▶ [Exercise brief] What lines of the data below hold the string "vorzeitig"? Copy each one.

====== Given data ======

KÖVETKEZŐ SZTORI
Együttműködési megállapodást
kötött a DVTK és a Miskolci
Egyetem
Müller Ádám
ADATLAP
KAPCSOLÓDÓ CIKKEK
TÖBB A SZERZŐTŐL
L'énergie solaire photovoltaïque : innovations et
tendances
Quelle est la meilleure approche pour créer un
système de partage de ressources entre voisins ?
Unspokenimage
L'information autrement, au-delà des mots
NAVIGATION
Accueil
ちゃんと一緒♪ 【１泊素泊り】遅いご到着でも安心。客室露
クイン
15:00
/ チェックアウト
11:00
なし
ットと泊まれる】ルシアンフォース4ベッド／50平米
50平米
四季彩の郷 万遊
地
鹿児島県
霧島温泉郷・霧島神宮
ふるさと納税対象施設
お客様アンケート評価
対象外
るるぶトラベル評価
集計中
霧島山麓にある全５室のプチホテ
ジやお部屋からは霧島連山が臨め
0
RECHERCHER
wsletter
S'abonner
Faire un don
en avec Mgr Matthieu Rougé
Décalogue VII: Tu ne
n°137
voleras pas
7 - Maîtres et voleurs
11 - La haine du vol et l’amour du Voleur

======
====== Given data ======

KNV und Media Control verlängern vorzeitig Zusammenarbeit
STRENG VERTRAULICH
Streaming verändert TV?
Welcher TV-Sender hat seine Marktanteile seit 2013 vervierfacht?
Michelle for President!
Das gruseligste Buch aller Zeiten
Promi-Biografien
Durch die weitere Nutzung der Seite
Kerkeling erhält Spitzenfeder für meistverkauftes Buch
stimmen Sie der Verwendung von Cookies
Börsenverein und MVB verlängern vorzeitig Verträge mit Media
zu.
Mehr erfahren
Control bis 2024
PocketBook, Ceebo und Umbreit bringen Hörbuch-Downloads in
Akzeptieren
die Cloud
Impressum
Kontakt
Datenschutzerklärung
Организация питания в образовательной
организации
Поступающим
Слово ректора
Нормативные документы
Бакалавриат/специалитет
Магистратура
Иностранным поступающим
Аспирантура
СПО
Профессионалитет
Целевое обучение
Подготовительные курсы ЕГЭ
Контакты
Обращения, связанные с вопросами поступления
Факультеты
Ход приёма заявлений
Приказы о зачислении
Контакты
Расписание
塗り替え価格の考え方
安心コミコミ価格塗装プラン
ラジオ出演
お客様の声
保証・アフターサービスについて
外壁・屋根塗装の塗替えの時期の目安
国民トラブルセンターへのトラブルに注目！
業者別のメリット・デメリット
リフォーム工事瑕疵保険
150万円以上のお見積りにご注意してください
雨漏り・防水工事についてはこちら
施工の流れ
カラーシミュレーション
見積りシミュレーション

======
====== Given data ======

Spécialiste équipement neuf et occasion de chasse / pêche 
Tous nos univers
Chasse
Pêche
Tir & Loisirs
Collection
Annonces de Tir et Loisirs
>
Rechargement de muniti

======

▶ [Exercise result]
KNV und Media Control verlängern vorzeitig Zusammenarbeit
Börsenverein und MVB verlängern vorzeitig Verträge mit Media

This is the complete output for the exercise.